The very best way to clean a sooted/cigarette smoke stained popcorn ceiling is to buy 3 or 6% hydrogen peroxide, put in a spray bottle and spray the ceiling, the peroxide oxidizes the yellow stain and/or soot stain which will disappear when the ceiling dries.
A strong word of caution: You must protect your eyes while doing this. Using safety goggles is a must. Also protect any wood surfaces and wipe down any walls that are spattered with a damp cloth.
Spectrum cleaner is the only know product on the market that will make your ceilings sparkle again. However, I have used straight H2O2 and the ceilings came out fine.
Definitely have to agree with Kathleen. Best run on a stron , non- particle falling ceiling, is a good vacuum cleaner with a soft brush...just for starters. Painting? There are so many incredible paints out there for a price but less spendy than hiring on (if you have the energy to do it).
And considering maybe less one room but many and several, then it might be a good idea to check your local university/college students job requests...or call the university/college. Get a website, post within the university (etc) or simply call the the student employment bank and tell them what you require and leave your telephone number and other specs.
You'd be surprised at the return calls you get from just one learning institute. You can negotiate with each individual that calls you. Simple and easy. (Learn their needs and know your negotiating skills). While you are working on other things (like making them a real good home-cooked meal and helping the promise of a good future). You will also have the sincere and devoted will of great kids who will come back for you and pretty much help you with anything.
As Kathleen mentioned, and quite astutely, there are many ways to DIY it.

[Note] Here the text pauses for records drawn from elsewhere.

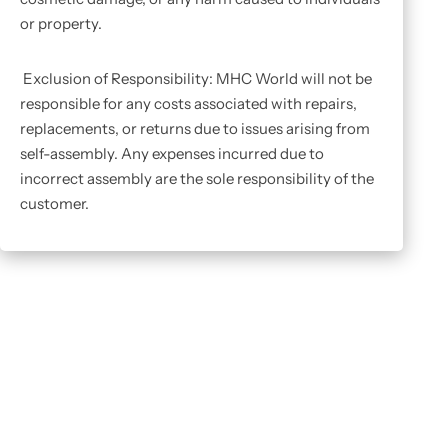
or property.
Exclusion of Responsibility: MHC World will not be
responsible for any costs associated with repairs,
replacements, or returns due to issues arising from
self-assembly. Any expenses incurred due to
incorrect assembly are the sole responsibility of the
customer.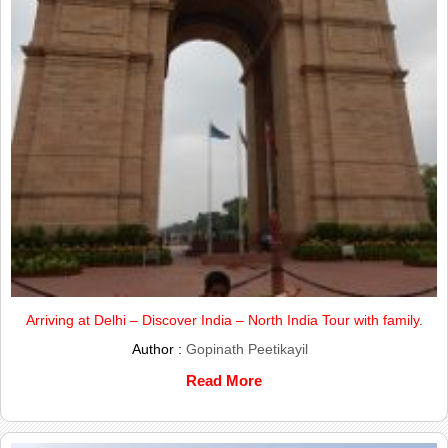
Arriving at Delhi – Discover India – North India Tour with family.
Author :
Gopinath Peetikayil
Read More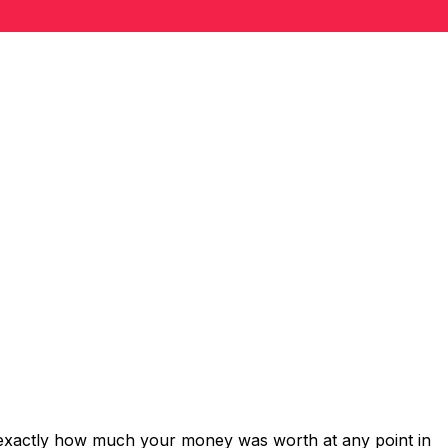
 exactly how much your money was worth at any point in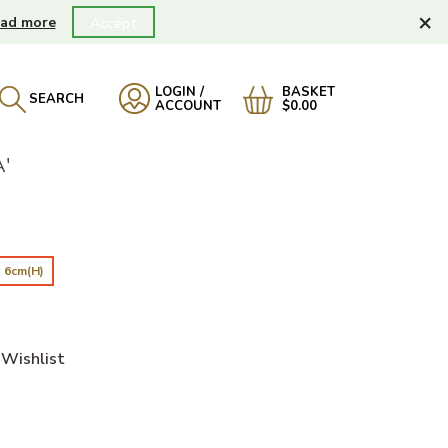
×
ad more
Accept
LOGIN /
BASKET
SEARCH
ACCOUNT
$0.00
'
 6cm(H)
Wishlist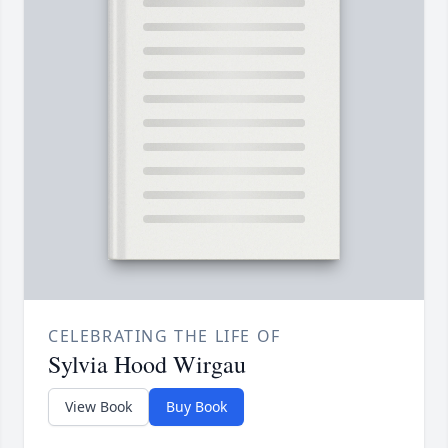
CELEBRATING THE LIFE OF
Sylvia Hood Wirgau
View Book
Buy Book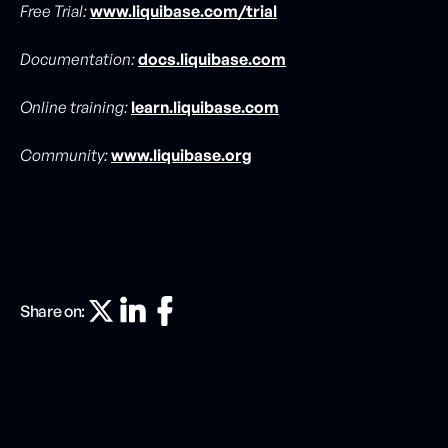
Free Trial:
www.liquibase.com/trial
Documentation:
docs.liquibase.com
Online training:
learn.liquibase.com
Community:
www.liquibase.org
Share on: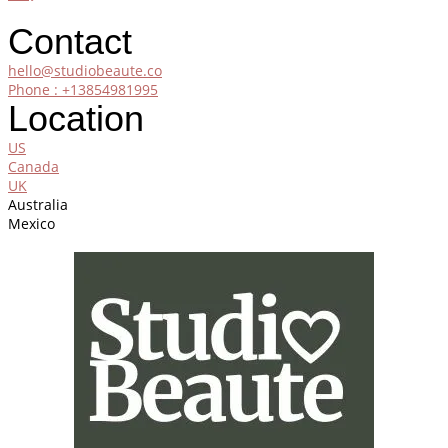
Contact
hello@studiobeaute.co
Phone : +13854981995
Location
US
Canada
UK
Australia
Mexico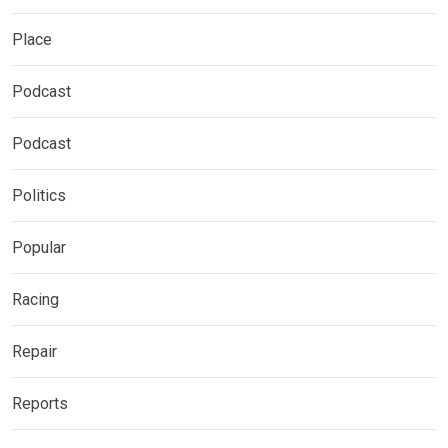
Place
Podcast
Podcast
Politics
Popular
Racing
Repair
Reports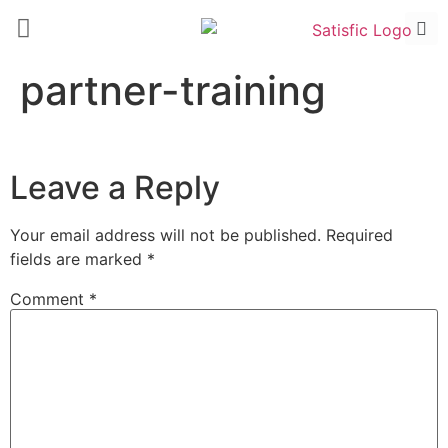
partner-training
Leave a Reply
Your email address will not be published.
Required
fields are marked
*
Comment
*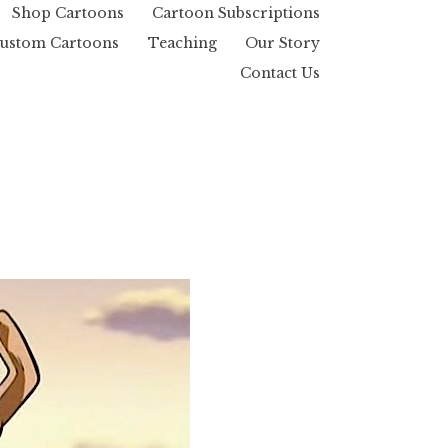
Shop Cartoons
Cartoon Subscriptions
ustom Cartoons
Teaching
Our Story
Contact Us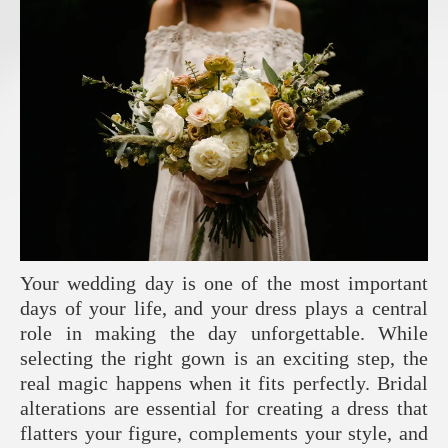
Your wedding day is one of the most important
days of your life, and your dress plays a central
role in making the day unforgettable. While
selecting the right gown is an exciting step, the
real magic happens when it fits perfectly. Bridal
alterations are essential for creating a dress that
flatters your figure, complements your style, and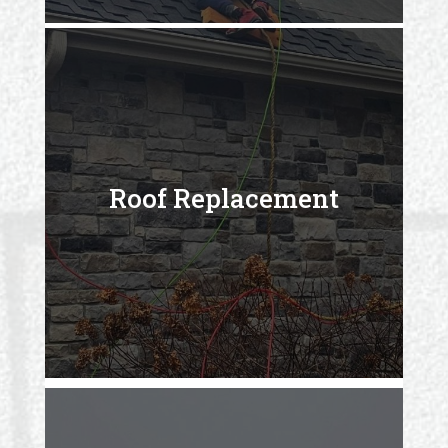
Roof Replacement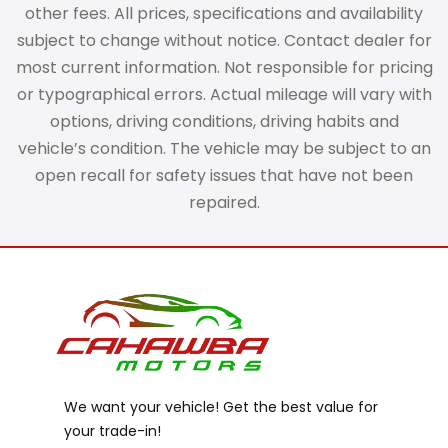
other fees. All prices, specifications and availability
subject to change without notice. Contact dealer for
most current information. Not responsible for pricing
or typographical errors. Actual mileage will vary with
options, driving conditions, driving habits and
vehicle’s condition. The vehicle may be subject to an
open recall for safety issues that have not been
repaired.
We want your vehicle! Get the best value for
your trade-in!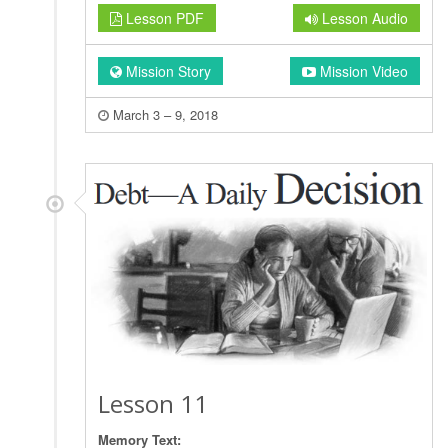
Lesson PDF
Lesson Audio
Mission Story
Mission Video
March 3 – 9, 2018
Lesson 11
Memory Text: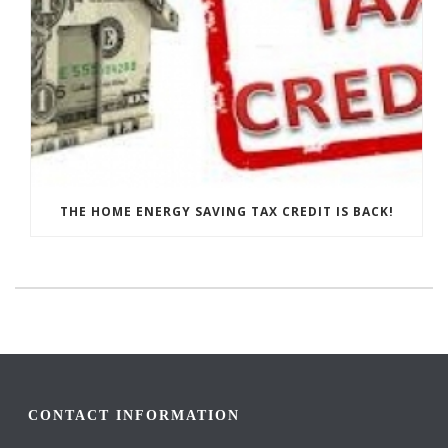
THE HOME ENERGY SAVING TAX CREDIT IS BACK!
CONTACT INFORMATION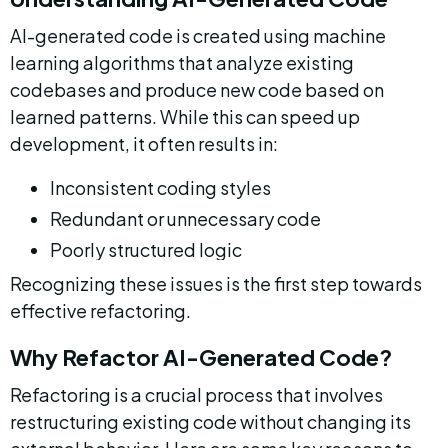
AI-generated code is created using machine 
learning algorithms that analyze existing 
codebases and produce new code based on 
learned patterns. While this can speed up 
development, it often results in:
Inconsistent coding styles
Redundant or unnecessary code
Poorly structured logic
Recognizing these issues is the first step towards 
effective refactoring.
Why Refactor AI-Generated Code?
Refactoring is a crucial process that involves 
restructuring existing code without changing its 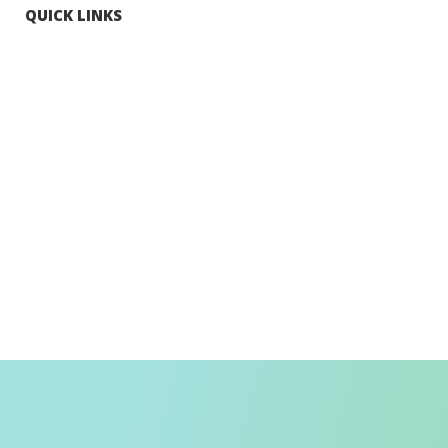
QUICK LINKS
Tourists
Explore Hong Kong
Hong Kong Fun in 18 Districts
Enjoy Hiking
Visa Requirement
Weather
Transport in Hong Kong
Information for Inbound Travellers
Shop Smart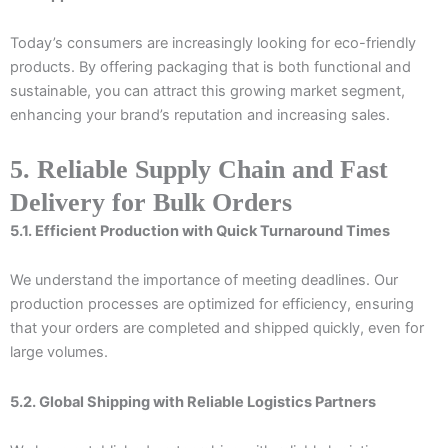
Today’s consumers are increasingly looking for eco-friendly
products. By offering packaging that is both functional and
sustainable, you can attract this growing market segment,
enhancing your brand’s reputation and increasing sales.
5. Reliable Supply Chain and Fast
Delivery for Bulk Orders
5.1. Efficient Production with Quick Turnaround Times
We understand the importance of meeting deadlines. Our
production processes are optimized for efficiency, ensuring
that your orders are completed and shipped quickly, even for
large volumes.
5.2. Global Shipping with Reliable Logistics Partners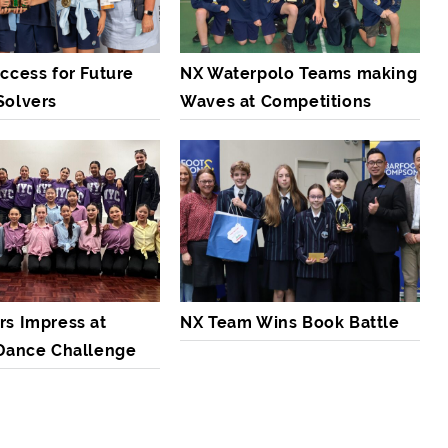
ccess for Future
NX Waterpolo Teams making
Solvers
Waves at Competitions
rs Impress at
NX Team Wins Book Battle
 Dance Challenge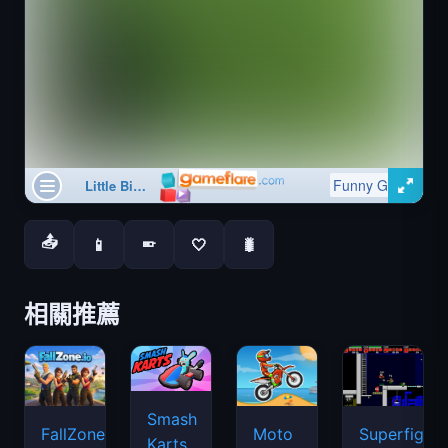
📤
📱
🤍
🐛
📱
相關推薦
Smash
FallZone.io
Moto
Superfighte
Karts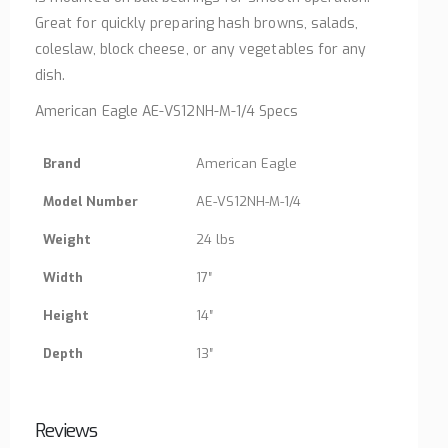
Great for quickly preparing hash browns, salads,
coleslaw, block cheese, or any vegetables for any
dish.
American Eagle AE-VS12NH-M-1/4 Specs
Brand
American Eagle
Model Number
AE-VS12NH-M-1/4
Weight
24 lbs
Width
17″
Height
14″
Depth
13″
Reviews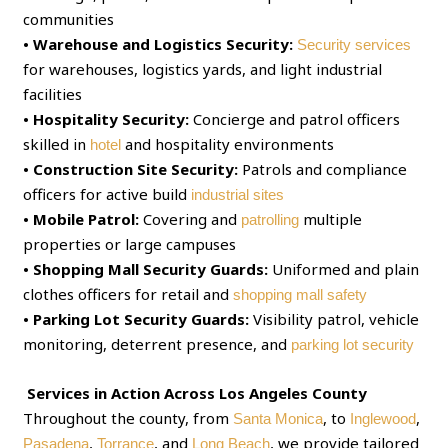
communities
• Warehouse and Logistics Security:
Security services
for warehouses, logistics yards, and light industrial
facilities
• Hospitality Security:
Concierge and patrol officers
skilled in
and hospitality environments
hotel
• Construction Site Security:
Patrols and compliance
officers for active build
industrial sites
• Mobile Patrol:
Covering and
multiple
patrolling
properties or large campuses
• Shopping Mall Security Guards:
Uniformed and plain
clothes officers for retail and
shopping mall safety
• Parking Lot Security Guards:
Visibility patrol, vehicle
monitoring, deterrent presence, and
parking lot security
Services in Action Across Los Angeles County
Throughout the county, from
, to
,
Santa Monica
Inglewood
,
, and
, we provide tailored
Pasadena
Torrance
Long Beach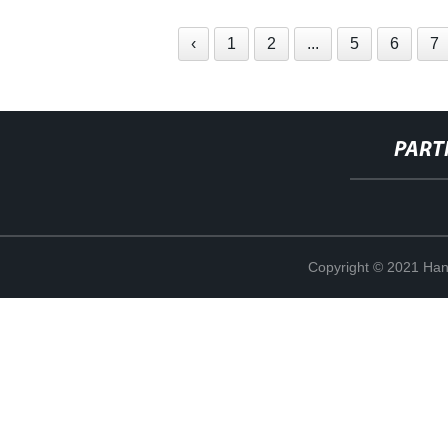
‹
1
2
...
5
6
7
PART
Copyright © 2021 Han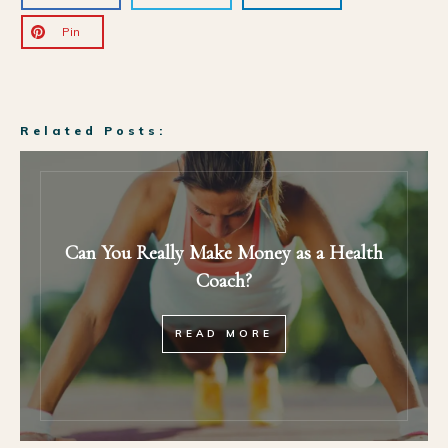
Pin
Related Posts:
Can You Really Make Money as a Health
Coach?
READ MORE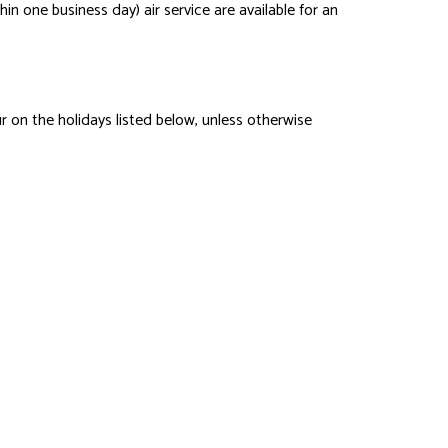
hin one business day) air service are available for an
 on the holidays listed below, unless otherwise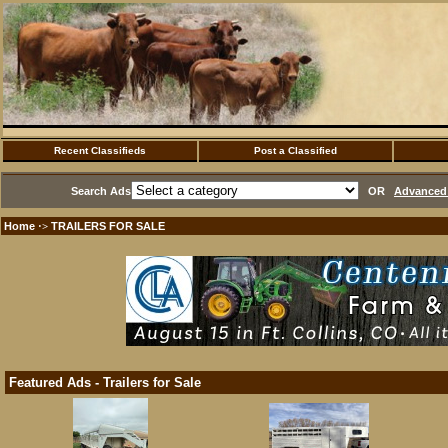
Recent Classifieds
Post a Classified
Search Ads
OR
Advanced 
Home
TRAILERS FOR SALE
·>
Featured Ads - Trailers for Sale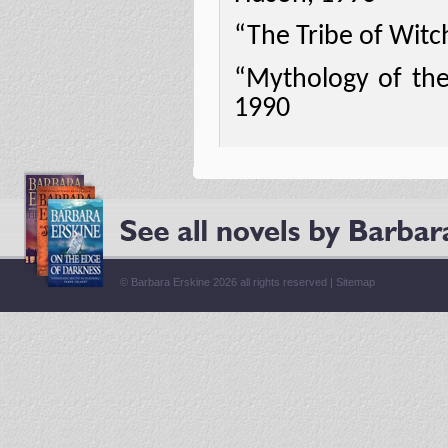
“The Tribe of Witc
“Mythology of the 
1990
© Barbara Erskine 2026 all rights reserved |
Sitemap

Yet life does throw us curves and when it does. There's nothing like helping out a student in need. Most of us have had a financial walk-through in our U or collegiate days. Now it's rough stuff money-wise for these up and coming young folk, and it sure feels good to help out on that measure.
It's just a simple opinion on an alternative to DYI-ing it alone, and I know, because I hired these great workers before and worked along side them...'till they were so interested in their work because home-meals counted for a lot.
A total win-win: they got paid and even brought home-meals back to the dorm for themselves and their special buddies. That's my alternative when the DIY get's out of hand. An a great alternative for our future mind's and they truly are the best. Just don't let any one of them take on your washing...because you're hubby will be wearing 'pink' underwear for a time and a bit! :)! They do get rather ambitious at trying to help especially when you may be out of the house! Hey, Just one G'ma's opinion and I stickin' to it because, as a widow now, sure is great to help the youngsters out in tough times!
I have a Spackled dry wall ceiling and it is stained yellow. How do I clean off the ceiling without damaging the Spackle?